The former CEO alleges government stripped her of the power to negotiate and finalize CSF deals after she raised concerns over pricing.
Ms. LaGrange issued a directive on Oct. 18 declaring CSFs a “critical component” of Alberta’s health care system. The government is overhauling the health care system, and the five-page directive states that, because of those changes, Ms. LaGrange’s “department intends to take an enhanced role with respect to CSFs.”

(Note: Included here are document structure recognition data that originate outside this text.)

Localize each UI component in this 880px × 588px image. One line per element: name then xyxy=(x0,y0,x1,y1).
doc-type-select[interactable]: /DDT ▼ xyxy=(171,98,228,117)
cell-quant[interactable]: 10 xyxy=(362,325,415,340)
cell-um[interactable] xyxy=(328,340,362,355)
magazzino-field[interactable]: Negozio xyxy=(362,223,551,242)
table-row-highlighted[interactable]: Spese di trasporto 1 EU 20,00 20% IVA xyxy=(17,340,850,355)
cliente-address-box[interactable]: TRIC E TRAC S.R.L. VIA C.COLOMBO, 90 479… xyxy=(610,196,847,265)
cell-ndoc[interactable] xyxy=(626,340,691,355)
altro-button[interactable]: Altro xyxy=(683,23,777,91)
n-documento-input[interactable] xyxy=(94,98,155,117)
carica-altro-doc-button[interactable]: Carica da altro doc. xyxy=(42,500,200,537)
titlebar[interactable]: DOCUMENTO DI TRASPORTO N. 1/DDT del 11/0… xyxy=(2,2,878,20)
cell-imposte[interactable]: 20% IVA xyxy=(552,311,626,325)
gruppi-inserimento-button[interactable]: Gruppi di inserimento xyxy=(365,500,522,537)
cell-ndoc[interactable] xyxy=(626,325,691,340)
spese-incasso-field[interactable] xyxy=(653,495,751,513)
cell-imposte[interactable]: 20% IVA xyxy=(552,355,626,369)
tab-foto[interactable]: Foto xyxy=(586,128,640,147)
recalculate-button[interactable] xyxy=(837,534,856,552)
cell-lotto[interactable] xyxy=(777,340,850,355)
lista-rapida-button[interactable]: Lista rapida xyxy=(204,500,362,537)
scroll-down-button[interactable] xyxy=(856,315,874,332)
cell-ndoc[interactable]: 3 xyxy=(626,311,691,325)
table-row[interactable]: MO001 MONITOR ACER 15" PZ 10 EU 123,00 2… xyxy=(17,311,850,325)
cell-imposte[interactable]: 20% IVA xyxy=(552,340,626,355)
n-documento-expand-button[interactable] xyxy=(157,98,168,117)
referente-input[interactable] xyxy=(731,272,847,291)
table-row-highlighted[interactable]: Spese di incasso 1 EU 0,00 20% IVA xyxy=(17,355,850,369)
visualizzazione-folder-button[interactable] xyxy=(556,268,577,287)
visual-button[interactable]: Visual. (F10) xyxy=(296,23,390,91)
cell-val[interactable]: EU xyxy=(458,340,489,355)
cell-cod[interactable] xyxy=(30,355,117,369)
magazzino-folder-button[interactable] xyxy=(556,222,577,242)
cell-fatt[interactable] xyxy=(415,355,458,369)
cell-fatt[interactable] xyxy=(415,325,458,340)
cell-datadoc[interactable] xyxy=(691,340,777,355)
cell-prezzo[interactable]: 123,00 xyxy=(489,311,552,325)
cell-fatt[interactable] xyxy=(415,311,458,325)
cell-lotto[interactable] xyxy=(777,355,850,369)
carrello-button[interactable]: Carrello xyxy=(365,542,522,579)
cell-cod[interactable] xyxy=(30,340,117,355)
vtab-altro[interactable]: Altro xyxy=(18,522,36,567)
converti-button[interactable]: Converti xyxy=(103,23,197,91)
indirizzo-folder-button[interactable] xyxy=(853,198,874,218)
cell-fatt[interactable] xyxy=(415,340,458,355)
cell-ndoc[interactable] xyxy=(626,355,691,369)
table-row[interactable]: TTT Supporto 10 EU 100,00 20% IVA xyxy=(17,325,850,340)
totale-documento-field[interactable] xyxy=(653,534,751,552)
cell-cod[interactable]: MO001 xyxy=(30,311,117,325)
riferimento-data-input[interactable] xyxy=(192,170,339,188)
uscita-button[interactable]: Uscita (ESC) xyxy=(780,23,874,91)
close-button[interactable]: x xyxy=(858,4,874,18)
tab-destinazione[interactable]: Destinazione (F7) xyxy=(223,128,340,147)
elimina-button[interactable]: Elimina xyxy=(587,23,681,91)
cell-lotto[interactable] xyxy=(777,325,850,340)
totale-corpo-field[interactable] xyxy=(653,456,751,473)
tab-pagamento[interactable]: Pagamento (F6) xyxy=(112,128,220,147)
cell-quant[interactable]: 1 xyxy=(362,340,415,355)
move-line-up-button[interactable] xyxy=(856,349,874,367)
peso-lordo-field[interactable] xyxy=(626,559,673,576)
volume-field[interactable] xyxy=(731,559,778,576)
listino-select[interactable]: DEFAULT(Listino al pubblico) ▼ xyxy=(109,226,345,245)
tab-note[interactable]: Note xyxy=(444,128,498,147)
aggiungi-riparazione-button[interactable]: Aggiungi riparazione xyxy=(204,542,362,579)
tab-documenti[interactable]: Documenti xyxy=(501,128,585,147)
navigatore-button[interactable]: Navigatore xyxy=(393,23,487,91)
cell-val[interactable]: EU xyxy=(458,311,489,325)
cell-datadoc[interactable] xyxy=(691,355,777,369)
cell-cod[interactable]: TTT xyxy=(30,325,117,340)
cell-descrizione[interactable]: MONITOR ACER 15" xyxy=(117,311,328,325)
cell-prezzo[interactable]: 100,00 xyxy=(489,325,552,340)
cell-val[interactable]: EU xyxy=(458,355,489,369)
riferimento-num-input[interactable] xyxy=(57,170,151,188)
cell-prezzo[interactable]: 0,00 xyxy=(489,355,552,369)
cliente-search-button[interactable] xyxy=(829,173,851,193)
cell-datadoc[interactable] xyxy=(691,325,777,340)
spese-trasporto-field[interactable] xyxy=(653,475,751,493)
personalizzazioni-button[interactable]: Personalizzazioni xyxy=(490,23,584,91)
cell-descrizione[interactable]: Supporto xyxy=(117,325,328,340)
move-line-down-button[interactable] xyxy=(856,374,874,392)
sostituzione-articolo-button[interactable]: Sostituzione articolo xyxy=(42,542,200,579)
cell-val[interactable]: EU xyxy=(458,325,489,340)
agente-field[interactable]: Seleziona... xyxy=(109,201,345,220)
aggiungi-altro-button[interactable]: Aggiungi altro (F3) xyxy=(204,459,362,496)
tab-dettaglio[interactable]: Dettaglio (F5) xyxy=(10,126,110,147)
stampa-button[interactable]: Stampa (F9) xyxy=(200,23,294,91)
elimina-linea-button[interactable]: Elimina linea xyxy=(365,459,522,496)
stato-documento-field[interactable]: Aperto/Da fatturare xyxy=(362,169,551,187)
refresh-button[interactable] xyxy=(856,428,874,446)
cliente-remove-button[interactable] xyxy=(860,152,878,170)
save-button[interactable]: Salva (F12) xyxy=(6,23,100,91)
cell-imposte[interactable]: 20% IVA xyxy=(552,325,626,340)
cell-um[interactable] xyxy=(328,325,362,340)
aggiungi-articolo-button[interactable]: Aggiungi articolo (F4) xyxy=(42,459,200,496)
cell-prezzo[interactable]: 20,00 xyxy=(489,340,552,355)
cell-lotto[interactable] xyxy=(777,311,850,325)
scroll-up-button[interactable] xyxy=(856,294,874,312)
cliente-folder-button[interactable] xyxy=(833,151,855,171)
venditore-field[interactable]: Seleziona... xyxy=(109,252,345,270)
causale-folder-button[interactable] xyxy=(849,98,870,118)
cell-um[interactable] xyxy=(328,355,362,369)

The directive instructed AHS to execute a CSF contract extension. In December, exercising power authorized by the October directive, Alberta Health took control of two other CSF negotiations and ordered Ms. Mentzelopoulos to wind up her related investigation and give all documents and reports she had collected to the government.
Ms. Smith and Ms. LaGrange on Wednesday said the December order was necessary because the Health Minister had asked Ms. Mentzelopoulos to provide her with substantive evidence backing up the allegations of wrongdoing, but the executive failed to deliver.
Ms. LaGrange was doing her job – to ensure the government’s policy of expanding CSFs to reduce waiting times for surgeries, and to “hold administration to account for foot-dragging,” Ms. Smith said.
Infrastructure Minister Peter Guthrie last week demanded Mr. Tremblay be removed as deputy minister and as head of AHS until investigations into the allegations are complete. Mr. Guthrie also wanted the Health Minister to step aside from her portfolio but the Premier has said she is standing by Ms. LaGrange.